AIM OF THE TASK:
Using the records below, count the lines with "each" in them. Give the number only.

STORED DATA:
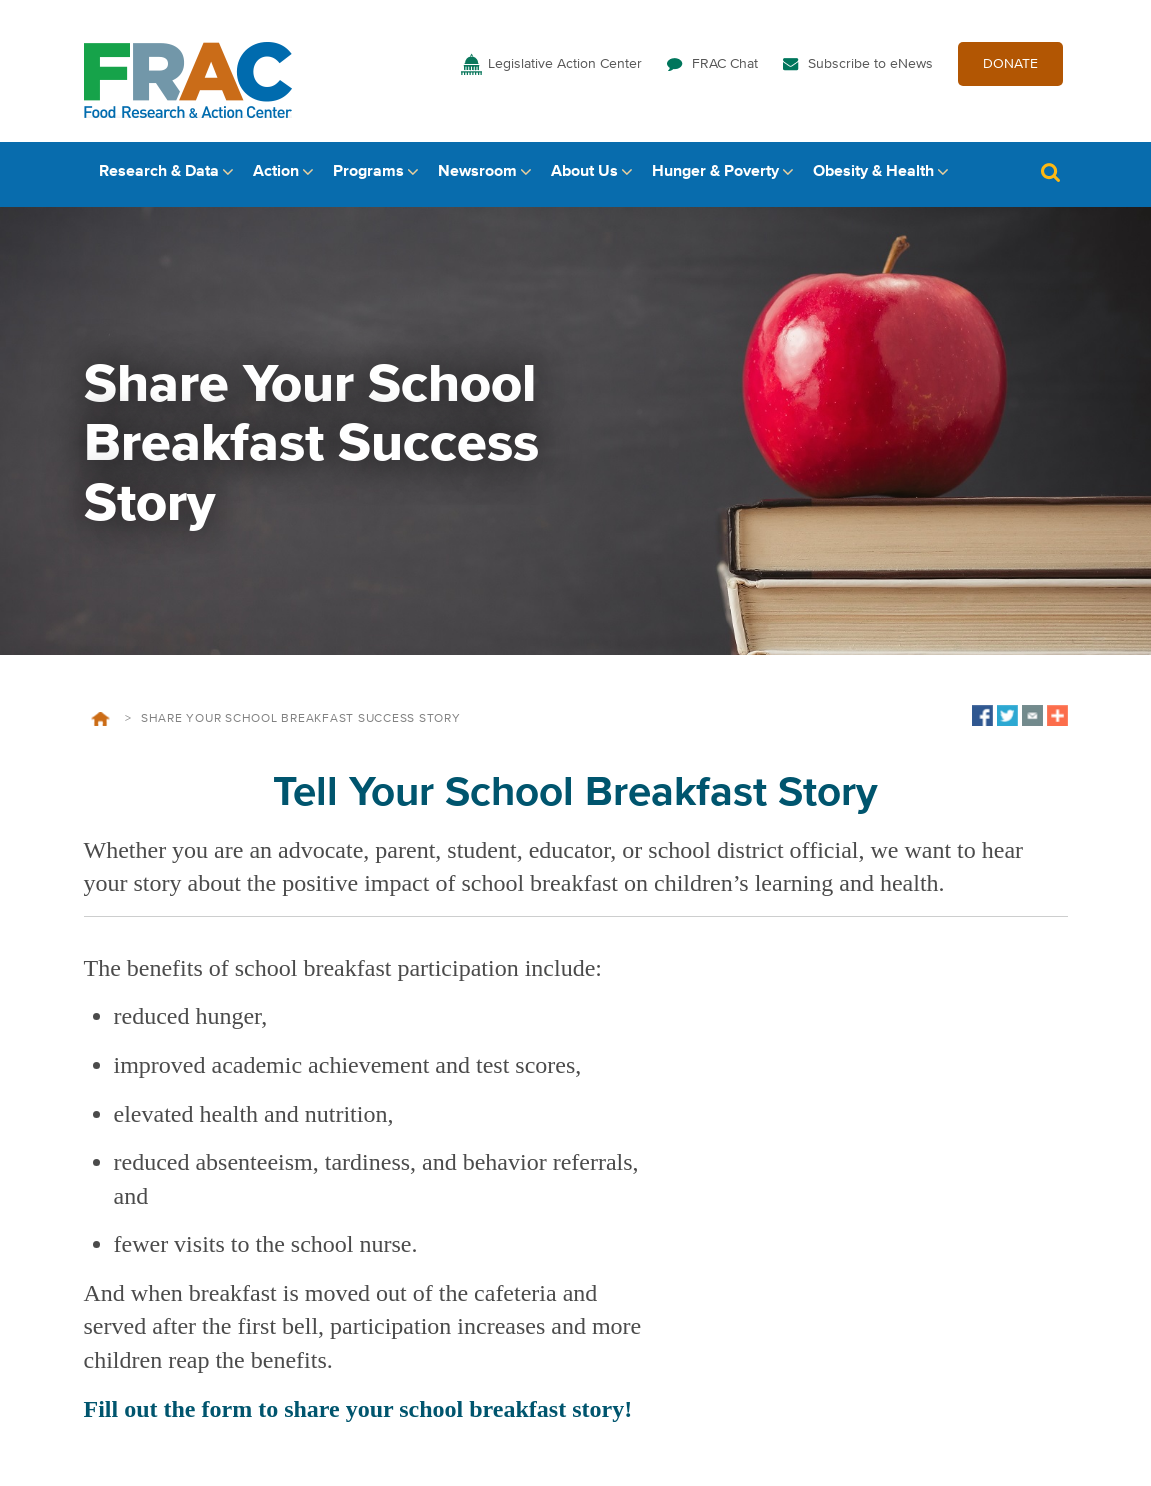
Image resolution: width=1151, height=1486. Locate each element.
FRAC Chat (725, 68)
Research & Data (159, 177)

---

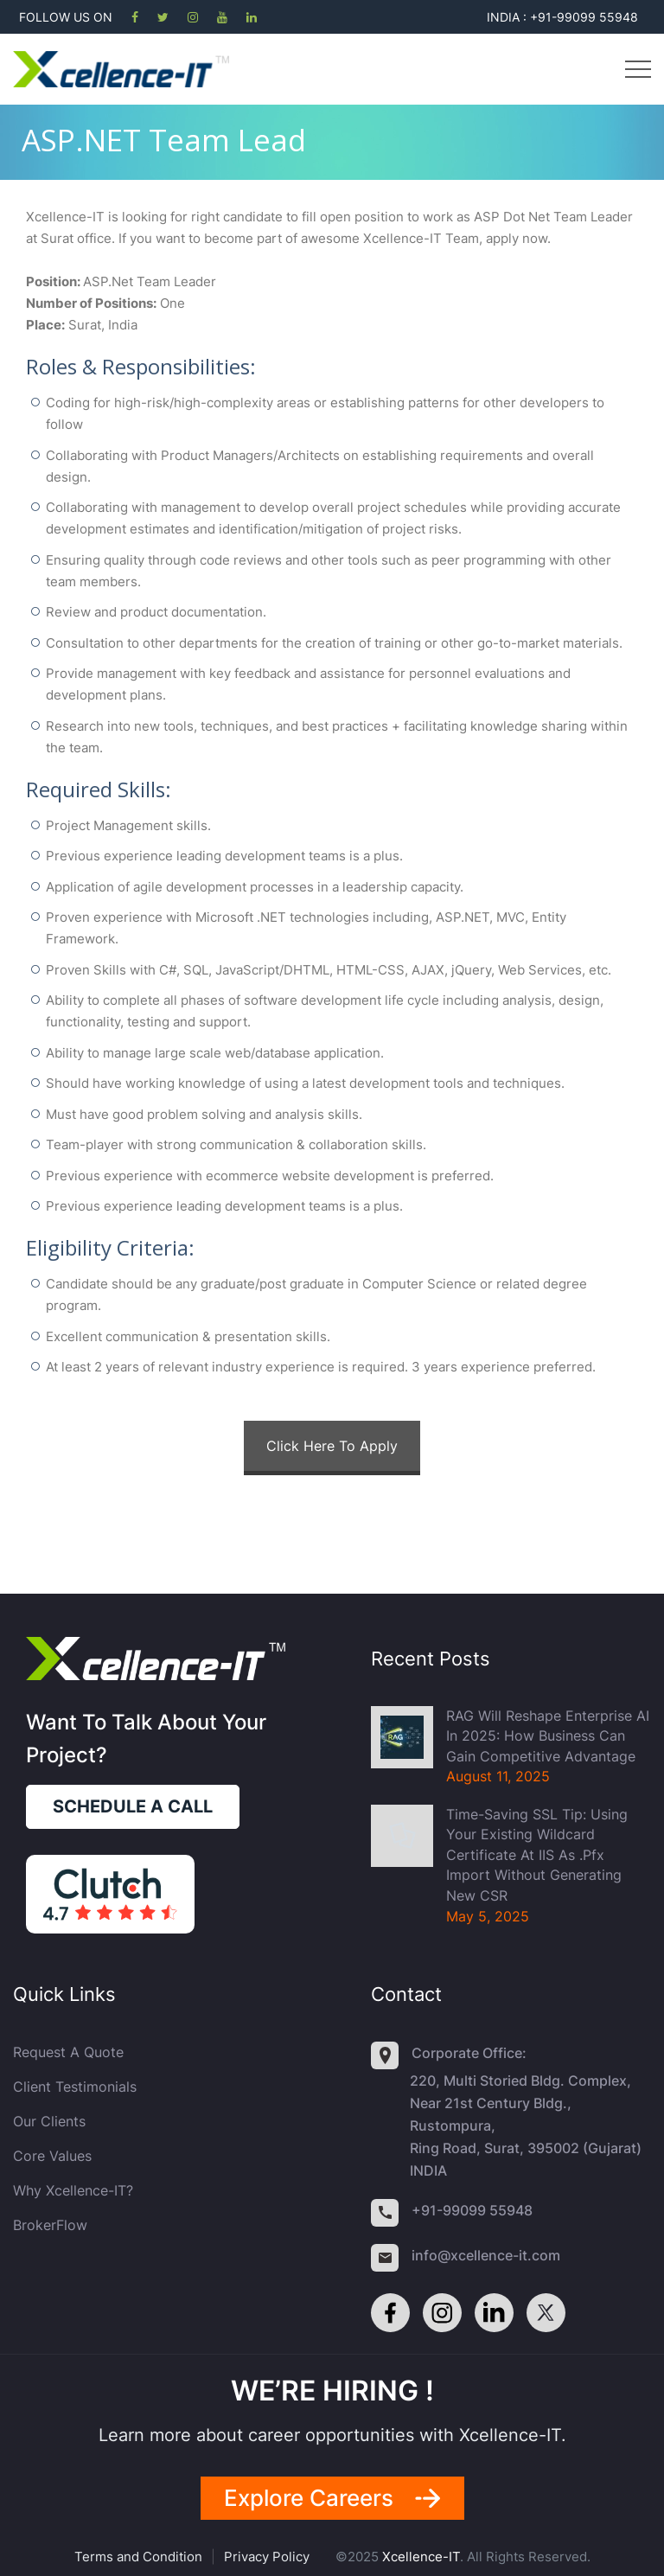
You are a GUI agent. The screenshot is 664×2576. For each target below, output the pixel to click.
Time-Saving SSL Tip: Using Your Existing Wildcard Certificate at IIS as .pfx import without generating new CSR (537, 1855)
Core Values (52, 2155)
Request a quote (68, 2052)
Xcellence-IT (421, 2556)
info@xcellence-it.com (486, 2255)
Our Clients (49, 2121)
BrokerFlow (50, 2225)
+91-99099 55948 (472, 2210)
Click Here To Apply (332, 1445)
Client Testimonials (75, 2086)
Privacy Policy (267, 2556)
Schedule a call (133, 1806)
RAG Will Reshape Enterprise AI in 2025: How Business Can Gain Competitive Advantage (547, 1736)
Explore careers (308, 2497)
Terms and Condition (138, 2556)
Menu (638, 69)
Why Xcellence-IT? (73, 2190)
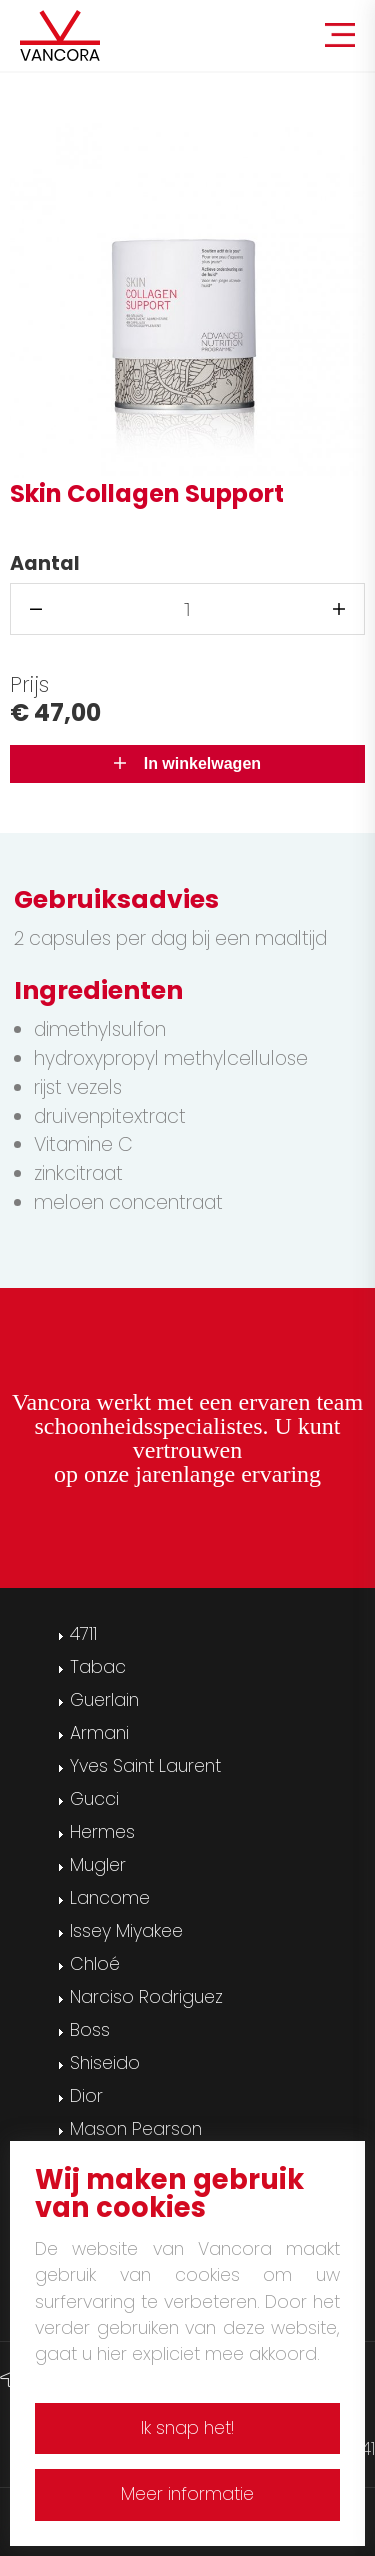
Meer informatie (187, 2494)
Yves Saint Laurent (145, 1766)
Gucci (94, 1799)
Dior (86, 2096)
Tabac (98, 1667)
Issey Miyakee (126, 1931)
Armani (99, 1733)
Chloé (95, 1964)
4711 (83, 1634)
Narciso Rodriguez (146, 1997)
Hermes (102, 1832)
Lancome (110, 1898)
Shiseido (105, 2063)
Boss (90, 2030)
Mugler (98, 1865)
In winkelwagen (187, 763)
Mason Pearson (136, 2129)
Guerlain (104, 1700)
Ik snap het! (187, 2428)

SOLUTION FOR THIS TASK:
2